You are currently browsing the monthly archive for October 2008.
My friend J. can do anything – bake mouth watering pies, put up sheet rock, install electrical outlets, grow and arrange flowers, and do minor plumbing and carpentry repairs. She’s kind of like Martha Stewart only with a bigger penis. I’m convinced that J. can do anything she puts her mind to, including splitting the atom. Today, though, she used her powers for something even more sinister – she dressed me as a bagel. That’s right – a freakin’ bagel. (While it’s true that I have run races dressed as an M & M, a leprechaun and a zombie, somehow I feel as if I’ve reached an all time low…’cause bagels have always seemed somewhat capricious and nefarious to me. I mean, make up your mind, already, you evil gluten-based product. Are you a donut or are you bread?!)
One attracts a fair amount of attention whilst dressed as a bagel, especially at an event named for the bagel. Almost immediately after picking up our race packets for the Tasty Bagel 5K, J., niece o’ J. and I were compelled to fight off the paparazzi. (BoyMoose was sensible, and dressed in normal running garb.) We answered a few questions for some Brenda Starr type, and after the race the photographer snapped dozens of pictures of me. (I tried to hold them off ’til my fellow bagels came in, but you know how demanding and intrusive the paparazzi can be. I’m just glad I was wearing underwear beneath that bagel costume.)
I’m sure they’ll sell a record number of papers tomorrow, because there’s just something about a sweaty, blotchy bagel with flailing limbs to really draw in the readers. I mean, frankly, whatever happens in the world tomorrow will be insignificant and of little consequence compared to my debut as a running bagel. “Sarah Palin Announces She’s Carrying Barack Obama’s Love Child!” “McCain Finally Admits He’s an Alien From the Planet Oldandshaky! “ ”New Government Bailout Plan Includes Two Live Chickens and The Communist Manifesto for Every Taxpayer!” Who gives a shit?! Didn’t you hear?!?! Loose Moose ran dressed as a bagel!! An actual BAGEL!
I’m less than thrilled with my performance this year. Last year I placed first in my age group and won a great trophy and six months worth of free bagels. This year, however, although I was just two measly seconds slower, I came in SEVENTH place in my age group. WTF, people? It’s all okay, though, ’cause my BFF, V, cheered me on at the finish line and reminded my petulant, whiny self that I am a Boston qualifier. And also that bagels are both capricious and nefarious, so who wants to win them anyhow?
Dude! You should consider losing that grin because not only are you getting chicked, but you are getting bageled. And there is nothing more demoralizing than being beaten by a breakfast food. Also, get the fuck out of the way, John McCain, because Loose Moose is coming in for a strong finish!!

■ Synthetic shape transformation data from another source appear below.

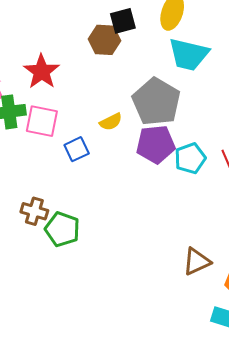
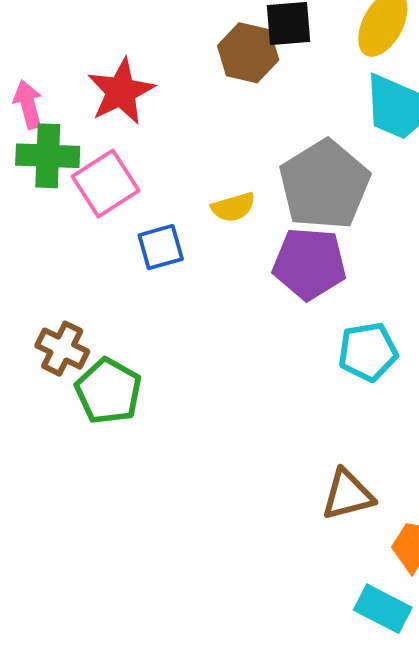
pink square: (42, 121) -> (106, 184), turned 36
cyan pentagon: (190, 158) -> (368, 352), moved

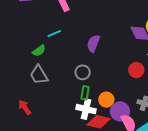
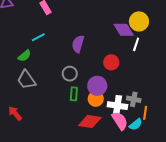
red circle: (136, 70) -> (111, 62), moved
white cross: (86, 109) -> (117, 106), moved
purple circle: (120, 111) -> (97, 86), moved

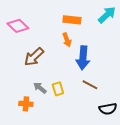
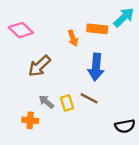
orange rectangle: (72, 20) -> (97, 29), moved
orange arrow: (67, 40) -> (73, 38), moved
brown line: (90, 85) -> (89, 98), moved

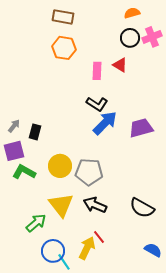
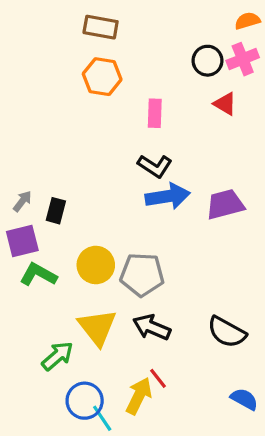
orange semicircle: (132, 13) -> (247, 21), moved
red triangle: (120, 65) -> (225, 104), moved
blue arrow: (105, 123) -> (168, 196), turned 36

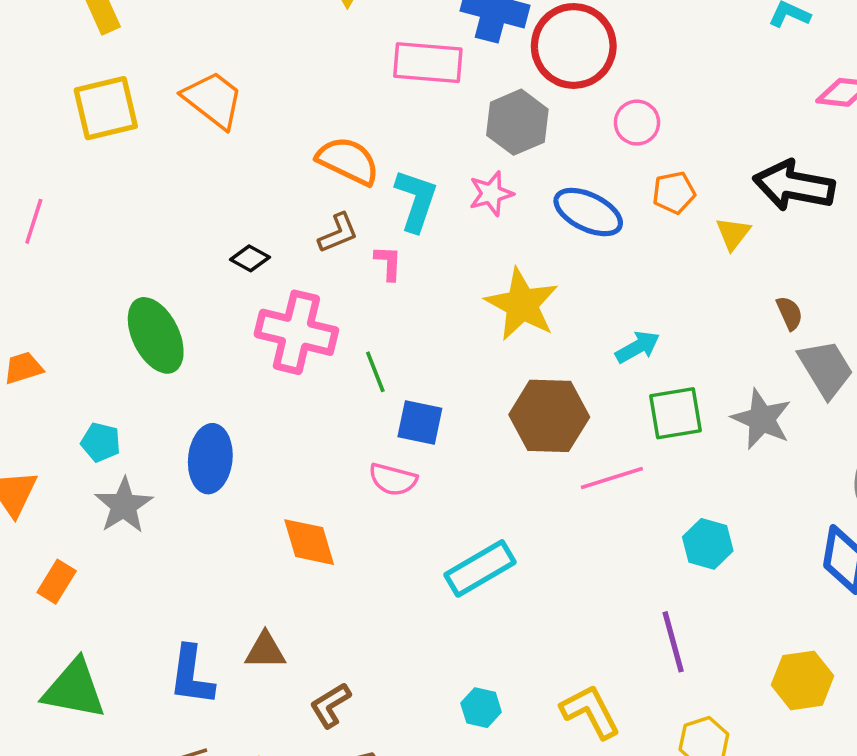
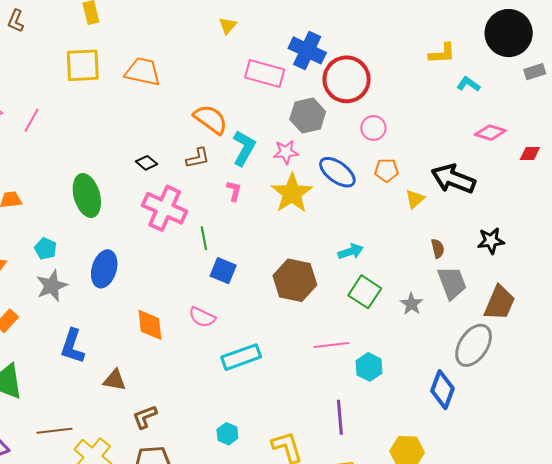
orange trapezoid: (213, 100) -> (143, 72), turned -36
pink L-shape: (388, 263) -> (234, 191), moved
yellow star: (522, 304) -> (292, 193), moved
green square: (676, 413) -> (365, 292), turned 32
gray star: (762, 419) -> (411, 304), size x0.7
pink line: (612, 478) -> (331, 345), moved
pink semicircle: (393, 479) -> (202, 317), moved
blue L-shape: (191, 675) -> (72, 346), moved

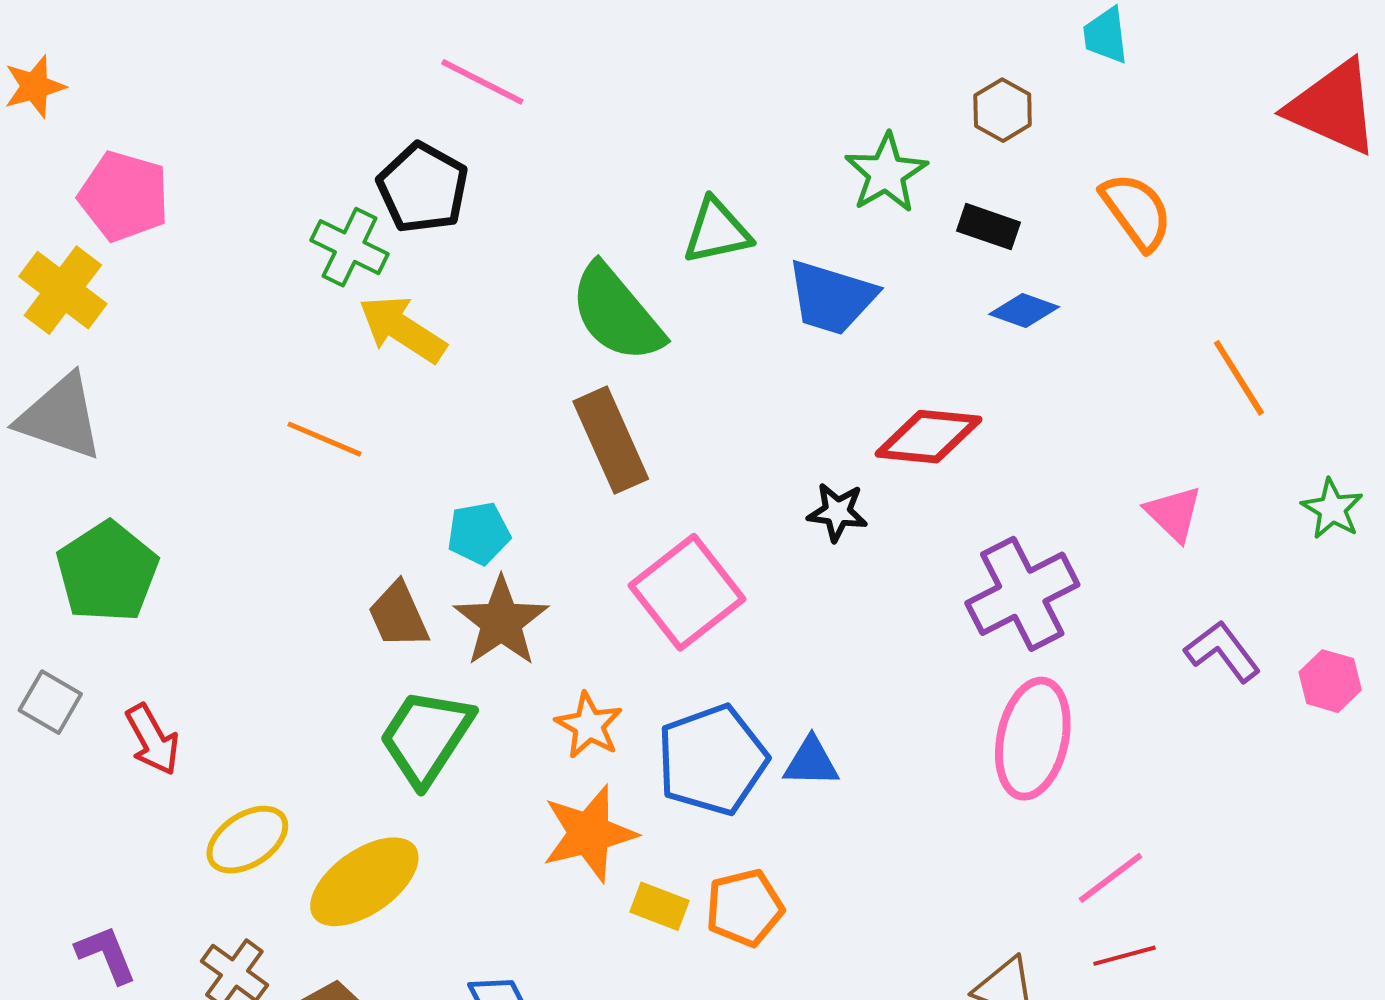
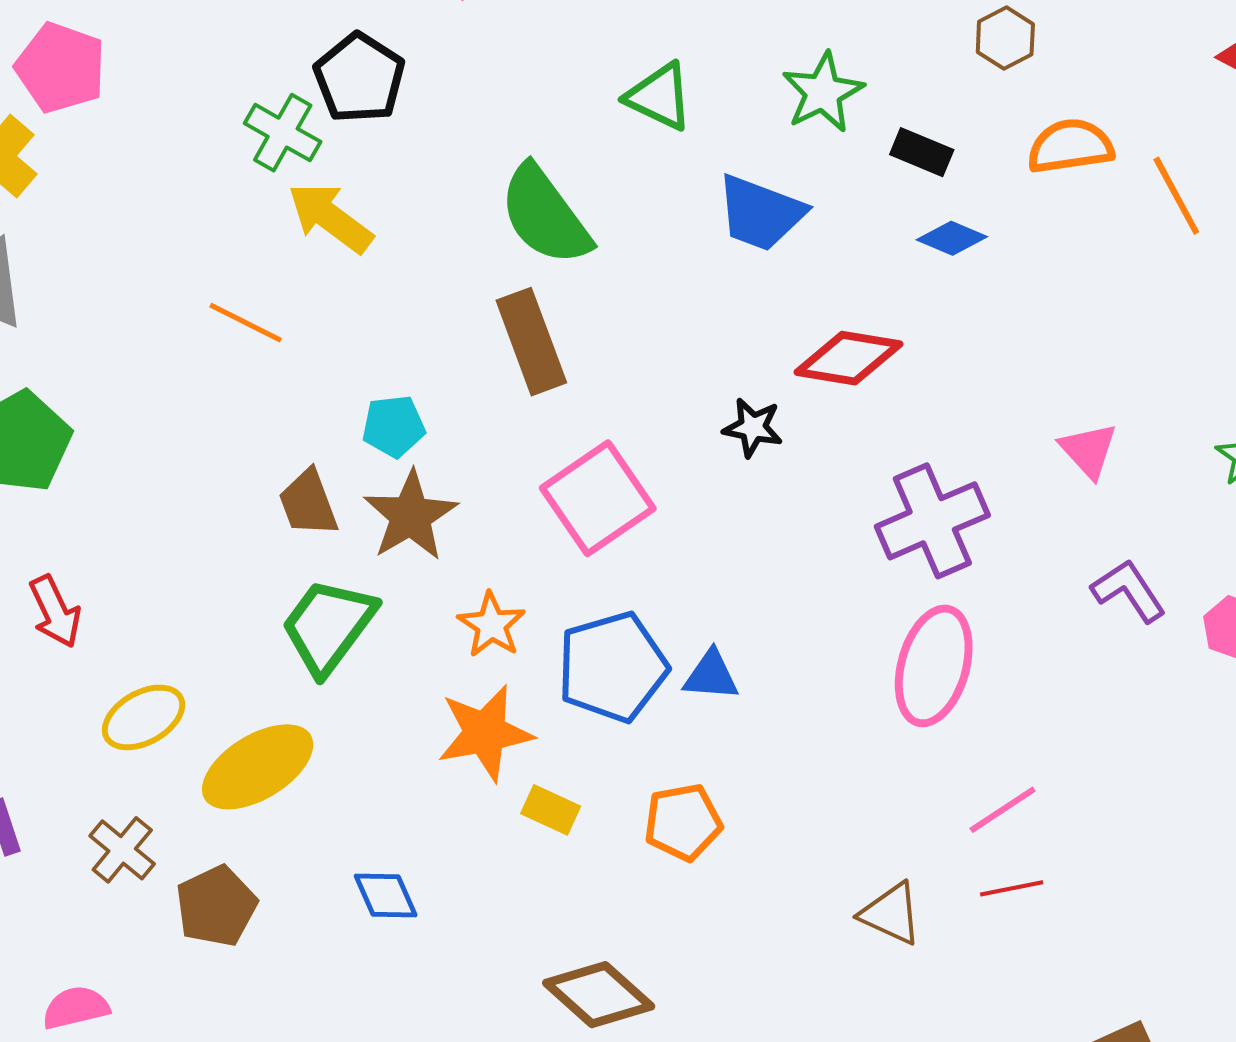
brown hexagon: (1003, 110) -> (1005, 38), moved
orange semicircle: (1136, 211) -> (1070, 146), turned -66
green triangle: (717, 231) -> (659, 97), moved, turned 34
orange line: (1239, 378) -> (1176, 196), moved
orange pentagon: (745, 908) -> (683, 822), moved

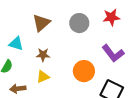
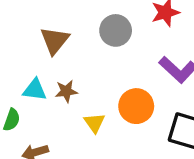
cyan triangle: (16, 44) -> (35, 90), moved
yellow triangle: (43, 77) -> (94, 123), moved, turned -32

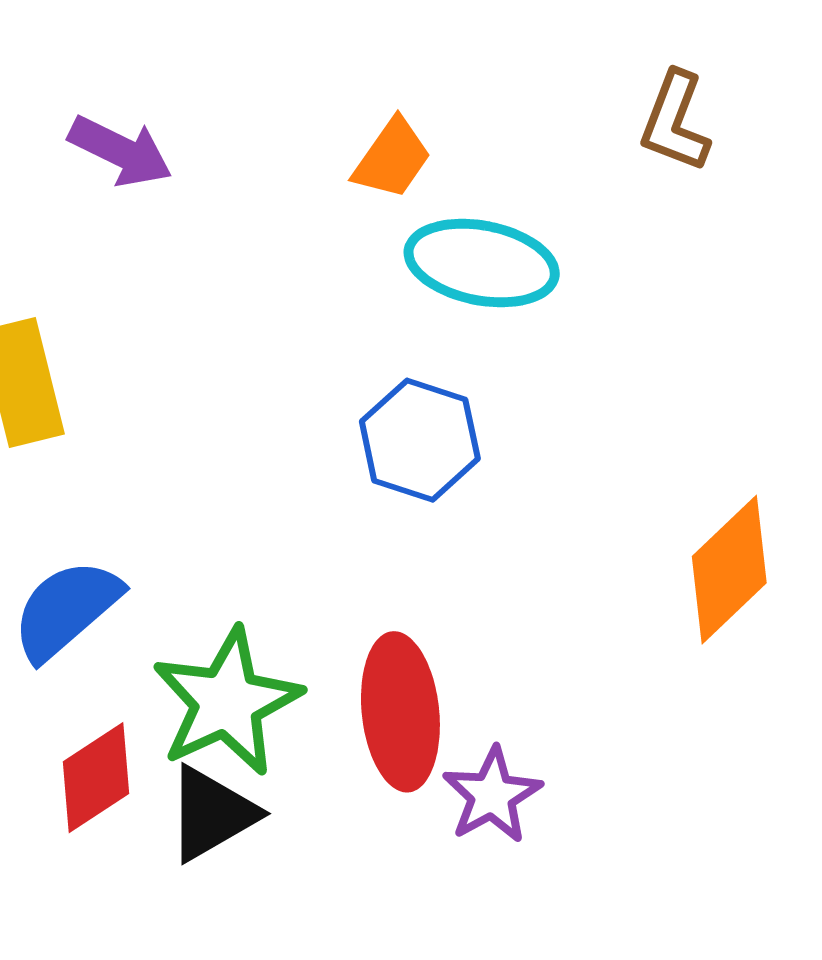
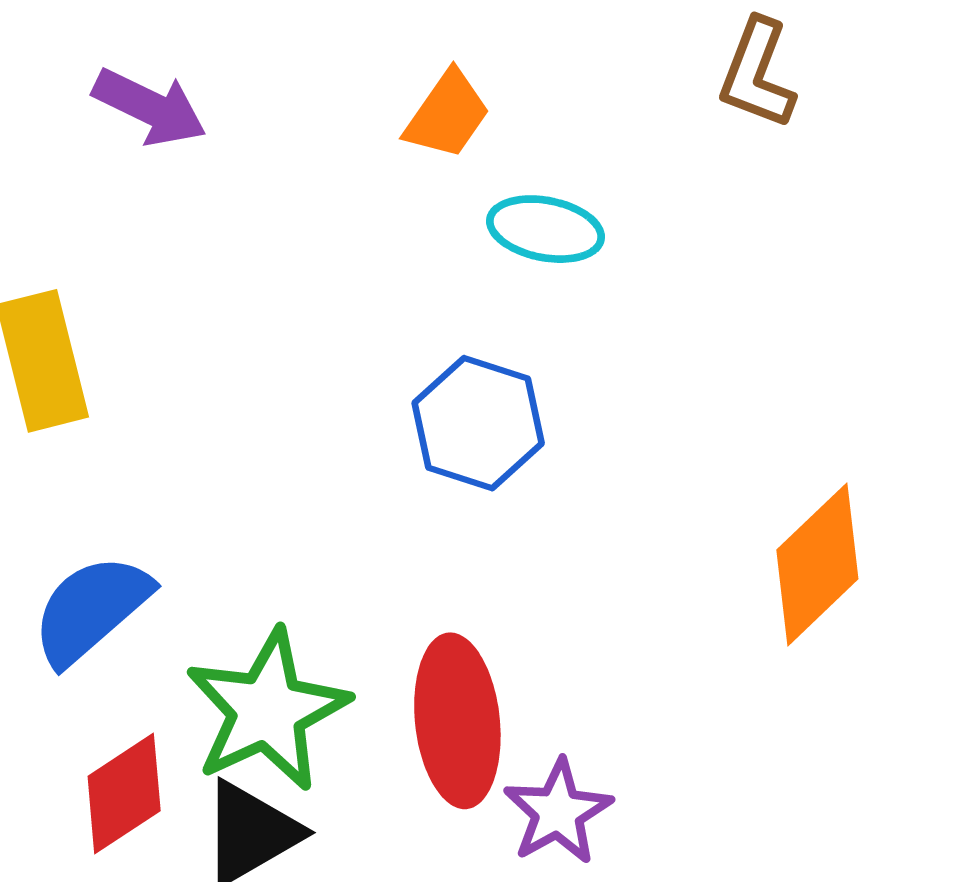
cyan ellipse: (482, 263) -> (545, 229), size x0.7

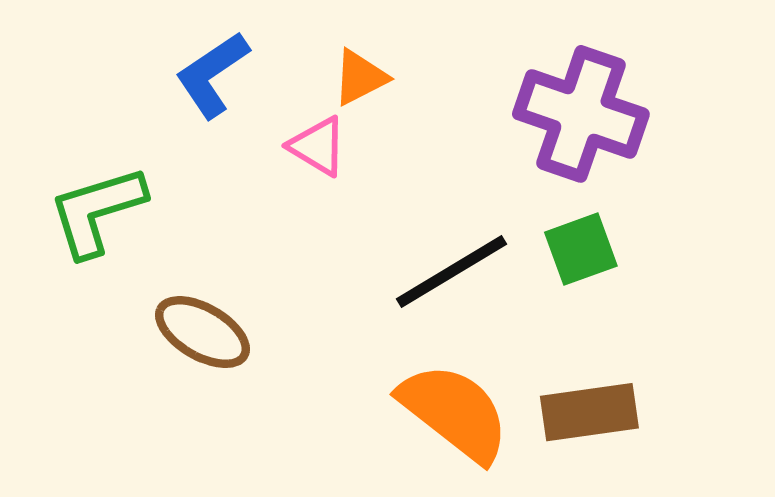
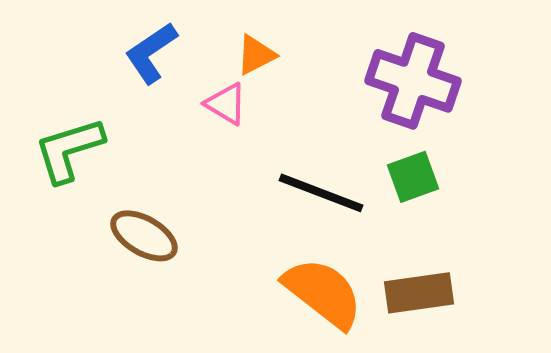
black line: (452, 272) -> (321, 193), turned 52

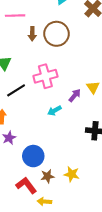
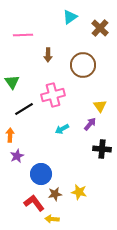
brown arrow: (32, 34) -> (48, 55), moved
brown circle: (57, 34) -> (83, 65), moved
purple arrow: (75, 95) -> (90, 124), moved

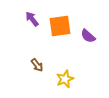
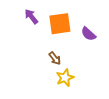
brown arrow: (37, 65) -> (55, 58), moved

Today BoyMoose, J., niece o’ J. and L. all humored me by agreeing to run a 5-miler in my old neighborhood. This run is awesome, because it starts directly in front of my old high school and ends with a loop around the high school track. In between are five miles filled with Loose Moose landmarks and memories, ALL of which must be related in great detail. (It wouldn’t have to be like this if the town board would just get off their dead asses and erect some fancy moose-shaped National Landmark signs. In fact, they could have used the proceeds from this very run to fund such a project. Instead, those wasteful shortsighted bastards are choosing to fund the local food pantry. Feeding hungry people? Seriously? I mean, where are their priorities? Daaaamn – no wonder why I felt compelled to move away.)
Only the BoyMoose chose to stick with me throughout the run, so he bore the brunt of my egocentric ramblings: “Oh – look! This is the hill that I used to sled down back in third grade!” and “Check it out! I once wiped out on my bike right here and left half my chin on the pavement.” and “My BFF lived here.” As a conscientious and responsible moose mother, I refrained from pointing out to The Boy the really good stuff: “Look! Site of my very first hangover!” and “Wow! Your dad and I used to really go at it behind that building.”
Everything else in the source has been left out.